WORK INSTRUCTIONS — An exact copy of the data is required; the images should not appear in it.

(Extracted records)
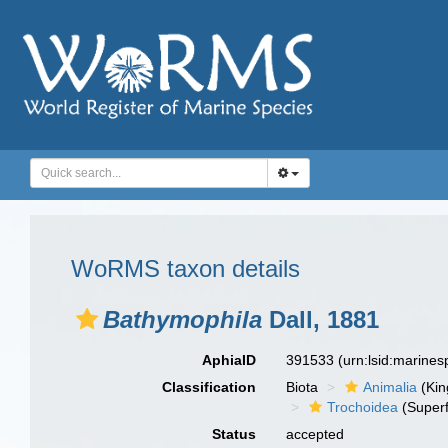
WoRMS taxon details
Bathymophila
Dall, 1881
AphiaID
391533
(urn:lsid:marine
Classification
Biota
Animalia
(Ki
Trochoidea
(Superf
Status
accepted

RESPONSE TO THIS EXERCISE —
WoRMS taxon details
Bathymophila
Dall, 1881
AphiaID
391533
(urn:lsid:marine
Classification
Biota
Animalia
(Ki
Trochoidea
(Superf
Status
accepted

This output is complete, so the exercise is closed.